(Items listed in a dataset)
=== Section Start ===

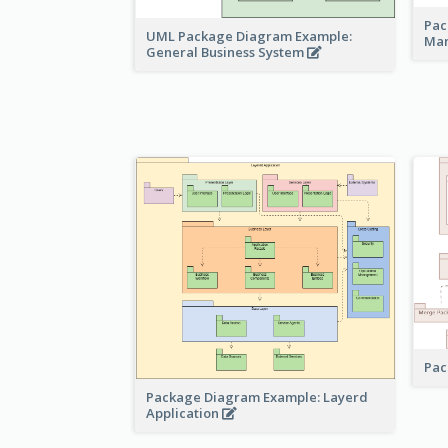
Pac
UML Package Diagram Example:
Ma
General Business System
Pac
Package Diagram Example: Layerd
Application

=== Section End ===
=== Section Start ===

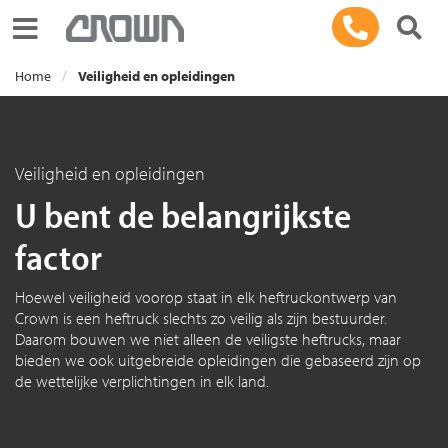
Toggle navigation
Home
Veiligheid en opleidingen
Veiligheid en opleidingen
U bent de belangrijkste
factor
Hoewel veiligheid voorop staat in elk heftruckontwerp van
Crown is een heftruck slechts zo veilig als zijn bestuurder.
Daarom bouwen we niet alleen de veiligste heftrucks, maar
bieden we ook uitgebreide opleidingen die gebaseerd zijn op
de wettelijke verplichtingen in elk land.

=== Section End ===
=== Section Start ===

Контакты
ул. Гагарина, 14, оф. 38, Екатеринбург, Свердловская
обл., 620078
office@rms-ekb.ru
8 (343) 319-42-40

=== Section End ===

▶ [Requirement]
Could you restate, word for word, the lines above from the one with "Toggle navigation" to the one with "de wettelijke verplichtingen in elk land.", both included?

▶ [Solved problem]
Toggle navigation
Home
Veiligheid en opleidingen
Veiligheid en opleidingen
U bent de belangrijkste
factor
Hoewel veiligheid voorop staat in elk heftruckontwerp van
Crown is een heftruck slechts zo veilig als zijn bestuurder.
Daarom bouwen we niet alleen de veiligste heftrucks, maar
bieden we ook uitgebreide opleidingen die gebaseerd zijn op
de wettelijke verplichtingen in elk land.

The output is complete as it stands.